Best Dramatic Long: I just want to remind everyone about Chronicle, the amazing Wild Cards-like found footage superhero flick from earlier in the year. I’ll also probably nominate Battlestar Galactica: Blood and Chrome, which hit all my big spaceship SF buttons and mostly did a great job, despite a mis-step in the plot. (Notice how them sleeping together didn’t actually change a darned thing and made little sense and didn’t need to happen?)
And a couple of recommendations for best Novel:
Three Parts Dead by Max Gladstone. I talked a lot about this novel at cons last year, pretty much on any panel where someone asked how important it is to stick to strict genre categories, because this proves that good story trumps any kind of marketing category. Write a good book, the publisher will find a way to sell it.
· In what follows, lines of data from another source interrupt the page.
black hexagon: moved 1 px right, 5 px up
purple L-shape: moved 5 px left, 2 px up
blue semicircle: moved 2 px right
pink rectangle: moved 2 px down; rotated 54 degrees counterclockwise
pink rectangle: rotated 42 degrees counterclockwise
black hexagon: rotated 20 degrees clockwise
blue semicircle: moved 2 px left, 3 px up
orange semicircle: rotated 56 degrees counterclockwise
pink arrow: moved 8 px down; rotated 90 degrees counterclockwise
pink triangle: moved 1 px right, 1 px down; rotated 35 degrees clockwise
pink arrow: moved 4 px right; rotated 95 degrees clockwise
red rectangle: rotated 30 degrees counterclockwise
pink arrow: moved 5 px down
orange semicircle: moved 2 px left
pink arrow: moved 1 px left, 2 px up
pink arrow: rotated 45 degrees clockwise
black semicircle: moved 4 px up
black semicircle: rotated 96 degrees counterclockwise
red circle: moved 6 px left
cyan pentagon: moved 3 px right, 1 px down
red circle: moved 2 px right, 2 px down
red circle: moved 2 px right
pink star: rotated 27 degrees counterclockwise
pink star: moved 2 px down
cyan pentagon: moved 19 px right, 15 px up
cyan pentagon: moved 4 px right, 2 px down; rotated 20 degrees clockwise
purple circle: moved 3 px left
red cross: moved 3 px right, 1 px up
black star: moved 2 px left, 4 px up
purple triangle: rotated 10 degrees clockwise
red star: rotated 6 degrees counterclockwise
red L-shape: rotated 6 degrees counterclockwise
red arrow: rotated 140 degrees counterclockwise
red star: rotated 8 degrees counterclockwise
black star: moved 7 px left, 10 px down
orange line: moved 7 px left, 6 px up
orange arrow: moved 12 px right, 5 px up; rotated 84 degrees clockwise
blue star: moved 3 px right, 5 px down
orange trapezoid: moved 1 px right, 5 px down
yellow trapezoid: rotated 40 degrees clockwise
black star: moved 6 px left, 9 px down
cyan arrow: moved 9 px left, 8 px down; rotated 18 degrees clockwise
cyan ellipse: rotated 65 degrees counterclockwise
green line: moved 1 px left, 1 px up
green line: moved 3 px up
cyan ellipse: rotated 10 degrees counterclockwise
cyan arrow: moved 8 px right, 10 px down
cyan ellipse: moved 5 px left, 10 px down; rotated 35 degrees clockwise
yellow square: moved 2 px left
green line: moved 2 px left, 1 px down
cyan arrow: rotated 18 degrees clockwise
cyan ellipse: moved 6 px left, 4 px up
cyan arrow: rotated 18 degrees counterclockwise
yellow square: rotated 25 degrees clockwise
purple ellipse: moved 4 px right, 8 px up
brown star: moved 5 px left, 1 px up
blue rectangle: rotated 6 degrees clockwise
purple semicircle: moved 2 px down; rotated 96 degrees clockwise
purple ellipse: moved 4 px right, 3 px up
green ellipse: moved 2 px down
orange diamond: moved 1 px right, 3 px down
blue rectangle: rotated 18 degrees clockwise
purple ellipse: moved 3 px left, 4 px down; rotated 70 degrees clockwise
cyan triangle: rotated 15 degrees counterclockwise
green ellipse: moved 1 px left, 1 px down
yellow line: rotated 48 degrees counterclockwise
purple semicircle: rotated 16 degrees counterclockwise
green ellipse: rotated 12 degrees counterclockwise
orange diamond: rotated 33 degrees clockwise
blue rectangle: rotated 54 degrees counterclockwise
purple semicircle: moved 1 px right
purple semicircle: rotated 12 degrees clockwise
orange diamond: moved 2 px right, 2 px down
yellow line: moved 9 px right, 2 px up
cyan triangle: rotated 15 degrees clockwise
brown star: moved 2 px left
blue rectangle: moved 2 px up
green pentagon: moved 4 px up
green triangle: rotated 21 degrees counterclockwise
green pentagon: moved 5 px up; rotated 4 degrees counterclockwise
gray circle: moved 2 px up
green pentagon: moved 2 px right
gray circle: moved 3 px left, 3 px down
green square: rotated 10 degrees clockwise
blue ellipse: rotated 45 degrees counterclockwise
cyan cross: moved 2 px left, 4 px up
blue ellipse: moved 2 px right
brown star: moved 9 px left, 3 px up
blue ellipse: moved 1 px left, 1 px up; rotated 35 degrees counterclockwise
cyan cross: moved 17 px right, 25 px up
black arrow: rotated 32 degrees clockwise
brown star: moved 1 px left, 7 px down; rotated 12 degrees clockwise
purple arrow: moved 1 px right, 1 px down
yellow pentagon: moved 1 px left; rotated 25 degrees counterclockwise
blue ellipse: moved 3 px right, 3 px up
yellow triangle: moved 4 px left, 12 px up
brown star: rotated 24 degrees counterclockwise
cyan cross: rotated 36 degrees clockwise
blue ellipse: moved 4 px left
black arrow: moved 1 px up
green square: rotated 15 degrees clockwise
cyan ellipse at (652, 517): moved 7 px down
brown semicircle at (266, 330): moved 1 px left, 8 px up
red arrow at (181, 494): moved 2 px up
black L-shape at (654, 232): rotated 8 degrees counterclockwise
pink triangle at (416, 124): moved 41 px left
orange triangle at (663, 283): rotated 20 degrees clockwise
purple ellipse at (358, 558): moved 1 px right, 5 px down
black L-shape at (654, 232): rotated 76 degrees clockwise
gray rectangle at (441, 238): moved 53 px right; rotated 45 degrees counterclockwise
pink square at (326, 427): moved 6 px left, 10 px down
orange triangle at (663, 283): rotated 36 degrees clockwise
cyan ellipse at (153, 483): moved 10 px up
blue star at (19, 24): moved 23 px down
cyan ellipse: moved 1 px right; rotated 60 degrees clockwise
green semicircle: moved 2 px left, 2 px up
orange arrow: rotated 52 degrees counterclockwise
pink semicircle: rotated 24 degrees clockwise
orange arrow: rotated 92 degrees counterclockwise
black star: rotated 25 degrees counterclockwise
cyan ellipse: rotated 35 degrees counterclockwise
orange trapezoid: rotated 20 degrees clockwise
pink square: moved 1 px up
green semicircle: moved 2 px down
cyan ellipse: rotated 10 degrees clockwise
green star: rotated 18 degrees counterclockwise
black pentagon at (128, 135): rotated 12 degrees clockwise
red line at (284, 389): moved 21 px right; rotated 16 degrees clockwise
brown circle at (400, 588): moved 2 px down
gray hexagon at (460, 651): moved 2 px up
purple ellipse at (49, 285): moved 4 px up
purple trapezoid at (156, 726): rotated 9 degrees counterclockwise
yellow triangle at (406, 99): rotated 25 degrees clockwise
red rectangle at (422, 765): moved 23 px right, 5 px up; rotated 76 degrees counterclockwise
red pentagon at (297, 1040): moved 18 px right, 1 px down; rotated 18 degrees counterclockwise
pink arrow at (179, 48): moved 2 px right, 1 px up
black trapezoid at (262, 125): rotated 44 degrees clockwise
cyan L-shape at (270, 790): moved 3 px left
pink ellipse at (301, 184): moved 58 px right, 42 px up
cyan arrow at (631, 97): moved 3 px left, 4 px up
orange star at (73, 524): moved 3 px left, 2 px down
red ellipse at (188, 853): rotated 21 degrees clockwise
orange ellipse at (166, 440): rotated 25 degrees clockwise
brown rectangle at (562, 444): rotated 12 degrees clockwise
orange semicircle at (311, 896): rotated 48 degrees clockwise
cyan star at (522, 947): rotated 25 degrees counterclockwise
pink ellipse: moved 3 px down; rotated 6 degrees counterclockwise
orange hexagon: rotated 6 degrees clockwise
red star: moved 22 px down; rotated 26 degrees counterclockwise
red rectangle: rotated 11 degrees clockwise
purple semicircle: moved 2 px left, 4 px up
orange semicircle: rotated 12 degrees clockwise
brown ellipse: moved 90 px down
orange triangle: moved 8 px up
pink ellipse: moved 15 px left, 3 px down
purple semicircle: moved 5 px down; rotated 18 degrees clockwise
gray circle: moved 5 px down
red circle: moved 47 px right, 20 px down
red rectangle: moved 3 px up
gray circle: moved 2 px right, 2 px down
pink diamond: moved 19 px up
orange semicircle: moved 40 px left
This one got marketed as urban fantasy, with the hot chick with a weapon on the cover. But it’s also a post-apocalyptic fantasy with gods that’s also a legal thriller. It’s pretty much unlike anything you’ve read.
Caliban’s War by James S.A. Corey, because I’m a fangirl of this series.
Seraphina by Rachel Hartman. Something I’ve learned with all the young adult books I’ve been reading over the last year: there really are some SF&F readers who refuse to read YA because they think it’s beneath them. And there really are YA fans who won’t read SF&F because they think it’s beneath them. So SF&F YA really gets the short end of the stick, and what that means is a lot of people are missing out on books that they’d really enjoy. Like Seraphina, a traditional fantasy with dragons, great worldbuilding, a complex society and politics, that’s also a book about passing. If you love Robin McKinley and Patricia McKillip, you should read this book. Don’t overlook it just because it’s labeled as YA.
More as I think of them…I’m woefully behind on reading shorter fiction this year. We’ll see if I can catch up.